Required work: Please transcribe, exactly, the line that contains "Marshallese language--Terms and phrases--English." and every line after it to the end of the records, and nothing else.

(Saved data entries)
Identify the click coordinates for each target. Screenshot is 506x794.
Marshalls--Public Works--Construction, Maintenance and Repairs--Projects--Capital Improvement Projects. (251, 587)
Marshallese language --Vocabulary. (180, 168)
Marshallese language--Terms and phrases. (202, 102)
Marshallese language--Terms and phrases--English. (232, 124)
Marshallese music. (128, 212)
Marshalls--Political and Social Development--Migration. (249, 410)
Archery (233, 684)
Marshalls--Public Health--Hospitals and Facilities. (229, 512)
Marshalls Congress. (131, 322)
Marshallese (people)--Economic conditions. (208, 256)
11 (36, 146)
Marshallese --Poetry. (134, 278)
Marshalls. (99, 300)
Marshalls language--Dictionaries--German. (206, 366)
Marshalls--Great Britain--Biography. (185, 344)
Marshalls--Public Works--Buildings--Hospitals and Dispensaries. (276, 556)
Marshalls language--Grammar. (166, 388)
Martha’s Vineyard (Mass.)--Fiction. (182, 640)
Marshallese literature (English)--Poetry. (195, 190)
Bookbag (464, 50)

Solution to this task:
Marshallese language--Terms and phrases--English. (232, 124)
Marshallese music. (128, 212)
Marshalls--Political and Social Development--Migration. (249, 410)
Archery (233, 684)
Marshalls--Public Health--Hospitals and Facilities. (229, 512)
Marshalls Congress. (131, 322)
Marshallese (people)--Economic conditions. (208, 256)
11 (36, 146)
Marshallese --Poetry. (134, 278)
Marshalls. (99, 300)
Marshalls language--Dictionaries--German. (206, 366)
Marshalls--Great Britain--Biography. (185, 344)
Marshalls--Public Works--Buildings--Hospitals and Dispensaries. (276, 556)
Marshalls language--Grammar. (166, 388)
Martha’s Vineyard (Mass.)--Fiction. (182, 640)
Marshallese literature (English)--Poetry. (195, 190)
Bookbag (464, 50)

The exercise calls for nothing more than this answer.